Teen author addresses boy child vulnerabilities through pen

Graham Tinotenda Mushavi said the book sought to bring to light the realities that the boy child faces in day-to-day life.

TEEN author and founder of Young Generations Ambassadors Graham Tinotenda Mushavi has published Behind Masculinity — The Reality, a book which addresses boy child vulnerabilities.

The 19-year-old Shurugwi-based author told NewsDay Life & Style that after successfully publishing his debut, many are to come.

“Behind Masculinity — The Reality is my first publication and I am looking forward to publishing as many books as possible. I am a teenage author with huge dreams to motivate, educate and entertain others through the pen,” he said.

Mushavi said the book sought to bring to light the realities that the boy child faces in day-to-day life.

He said over the past years, communities concentrated on empowering the girl child in a quest for gender equality with the boy child being neglected and in the process subjected to all forms of abuse.

“The boy child is guided by society's expectations that “men don’t cry'' and endures the pain from inside. The boy child now resorts to drug and substance abuse as a way to escape. Ultimately the book seeks to educate the world that all children are the same regardless of gender,” Mushavi said.

“Each and every one has a unique purpose in life. Both the girl and boy child should be loved and protected at whatever cost if the future of the world is to be safeguarded.”

The teenager’s writing is inspired by the need to educate and entertain the world through the pen.

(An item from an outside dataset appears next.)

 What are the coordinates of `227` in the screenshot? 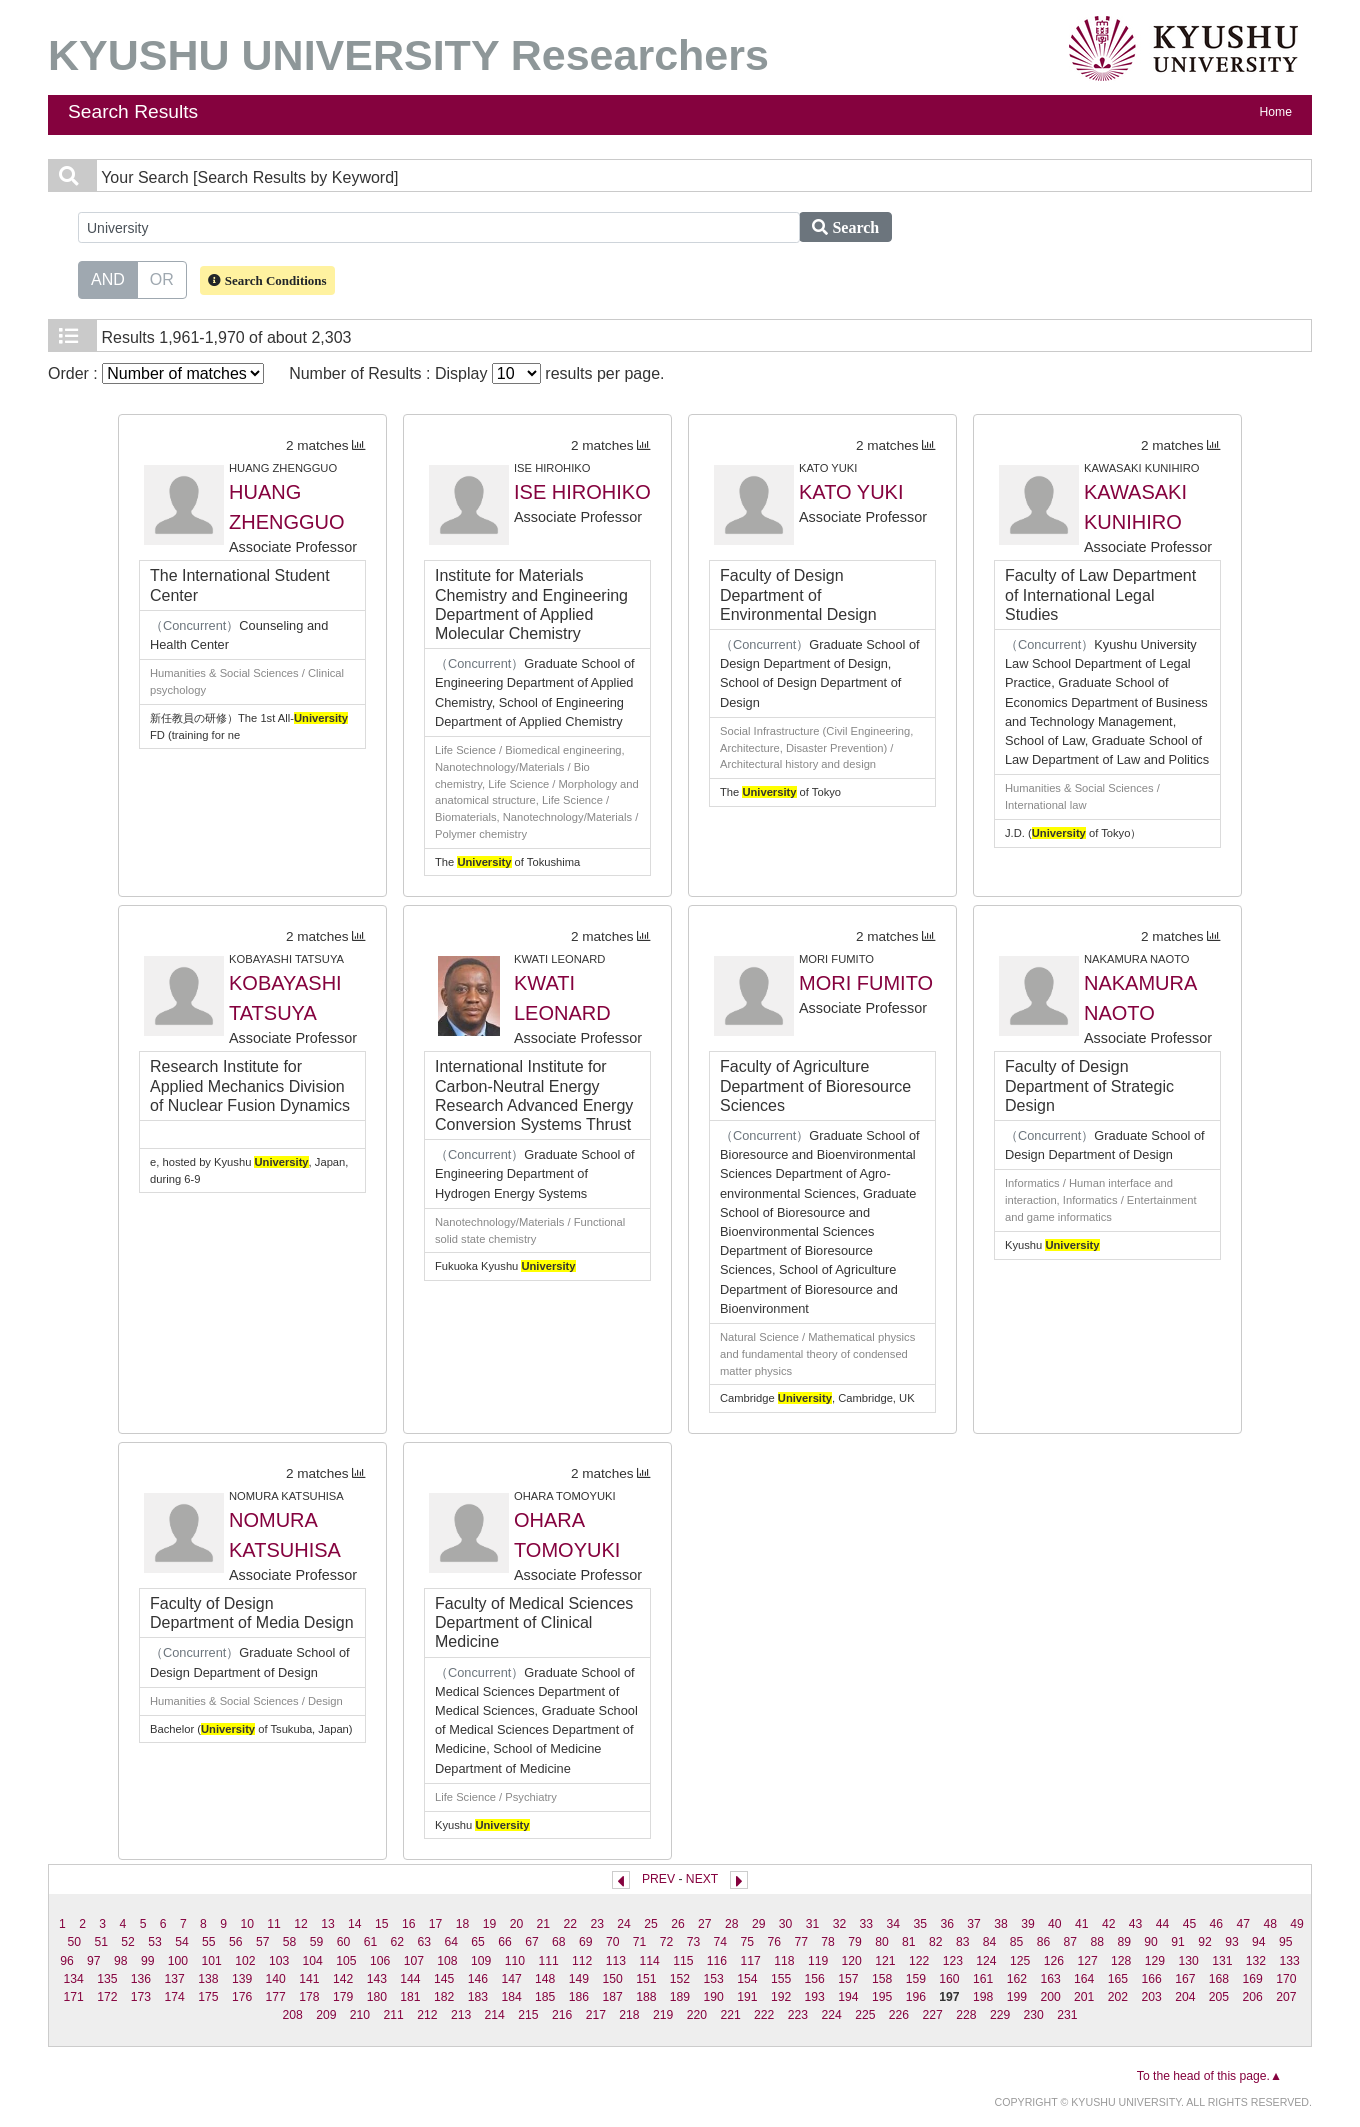 It's located at (933, 2015).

“I realised that through the pen we have all the power within us to change the world, so through the pen I can address different problems people are facing today and then share solutions to them through creativity, thereby making the world a better place to live,” Mushavi said.

“I would like to define myself as a fiction /non-fiction author based on the fact that my work is usually fiction, but carries a non-fiction message, it is my characters, my plot, my everything, but addressing real life issues.”

He admits that writing is not an easy thing as it requires a lot of dedication and effort to become a published author.

“Some of the challenges I faced as an up-and-coming author are experiencing the writer’s block, coming up with the characterisation, plot, applying various literary techniques and publishing costs, but, however, with the right support system such as my parents, family, friends and my publisher I was able to consummate the work that I had commenced,” the author said.

“My parents were very supportive from the moment I told them that I wrote a book and hoped to publish and launch it as well, though they were partially worried if I was going to make it in my Advanced Level examinations because I published and launched the book the same year I sat for my examinations.

“I am very glad that I managed to pass my Advanced Level with flying colours and made my parents proud.”

At the moment, the teen author is working on an anthology aimed at appreciating all mothers for their selfless sacrifices for the future of their children.

Besides being an author, Mushavi also has several accolades he won during his time in high school.

He is an award-winning youth leader.

“My time as headboy at Nashville High School has seen me being an advocate for change in youths related issues such as drug and substance abuse and gender equality to the extent that I was awarded an appreciation award by MIET Africa Future Life-Now programme that has been running at my school with myself being the student representative,” he said.

“Being a youth leader, I aspire to become the best of the best out of this so-called “dotcom generation”. In becoming a cut above the rest, I will serve as an inspiration to my fellow ama2k that yes, we can trend for all the good things not the bad only.”